所以她也睡不着——两个小时后才翻出跳蛋。

我闭上眼睛。

明天她会是什么反应?两种可能。一是假装什么都没发生,用更尖锐的刻薄来掩盖心虚。二是试探我有没有听到。如果她试探——我应该怎么回应?

让录音出场?太早了。第一次交锋就亮底牌,后面的牌没法打了。

装不知道?也不行。她迟早会发现这墙的隔音程度,到时候我再假装没听到反而显得虚伪。

最优解:让她在不确定中煎熬。让她怀疑我听到了又不确定。让这种焦虑在她心里发酵。焦虑是欲望最好的催化剂。

我翻了个身。床板嘎吱响了一下。在安静的深夜里,这个声音一定穿过了墙壁,传到了那边刚刚睡着的女人耳朵里。

她在梦里会不会听到这声嘎吱——然后把它当成我正在干什么的暗示?

我又硬了。

操。

照这个频率下去,我明天大概要肾虚了。

---

我是被一阵敲门声吵醒的。

声音很大。邦邦邦邦邦邦——连续六下,砸的不是我的门,是隔壁403的门。力道又急又重,像催命一样。我睁开眼,阳光已经从窗帘的缝隙里刺了进来。眯着眼摸到手机——早上六点四十二分。

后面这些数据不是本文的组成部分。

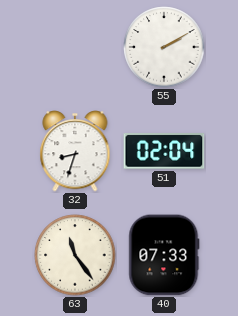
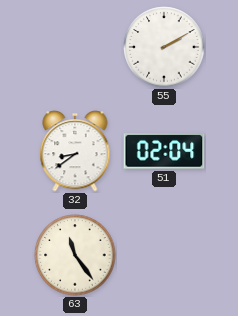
32: 8:33 -> 8:39
40: 07:33 -> none
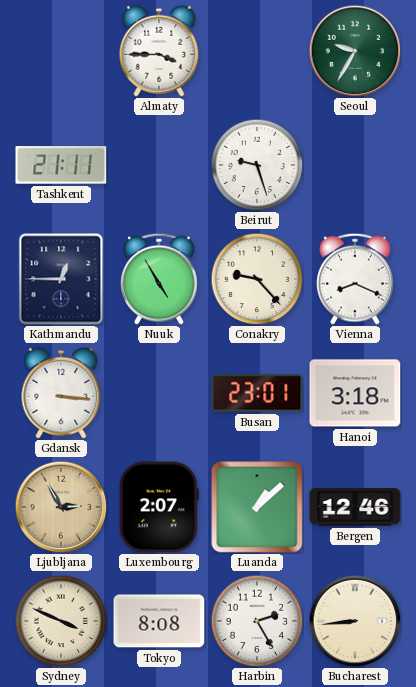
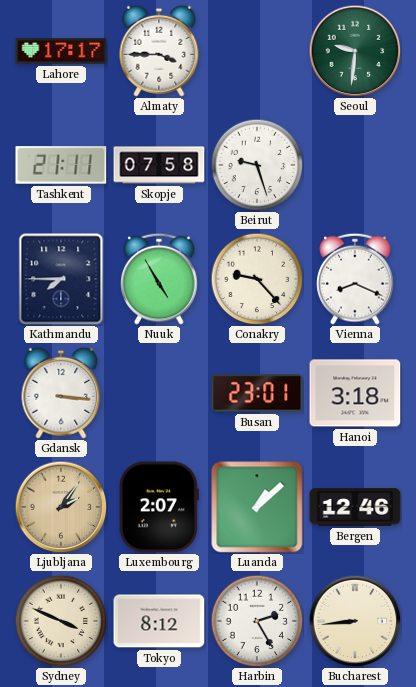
Lahore: none -> 17:17
Seoul: 9:35 -> 9:31
Skopje: none -> 07:58
Kathmandu: 12:45 -> 7:45
Ljubljana: 2:55 -> 2:06
Tokyo: 8:08 -> 8:12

"来了来了!"刘雅文的声音从403里传出来,沙哑的起床嗓,带着睡意未消的烦躁,"别敲了!知道几点了还敲?!"

开门声。然后是另一个女人的声音——比刘雅文更尖更细,像摩擦泡沫塑料的吱吱声。

"雅文啊,你家水管是不是又漏了?我家漏水啦!楼下401房顶上全是水渍你知不知道?"

是昨天那个在阳台上骂架的声音。三楼还是五楼的那个中年妇女。

我坐起来。

401房顶上有水渍。那是我的房间。

"漏水了?"刘雅文的声音一下子清醒了,"什么时候的事?"

"昨天晚上啊!你看我家墙皮都掉了一大片!"

"那你找物业啊!找我干嘛?"

"水管是你家的,不找你找谁?"

"都说了找物业!你听不懂人话是吧?"

两个女人就这么站在楼道里吵了起来。清晨的老小区,隔音差的楼道,两个中年女人对骂——这种闹剧是我搬进来二十四小时内的第二场戏。

我穿上拖鞋走过去开门。

楼道里的光线比昨天亮很多。晨光从走廊尽头的窗户里打进来,把水泥地面上斑驳的污渍照得一览无余。刘雅文站在403门口,双手叉腰,和昨天电梯里一样——不过今天她的穿着完全不同了。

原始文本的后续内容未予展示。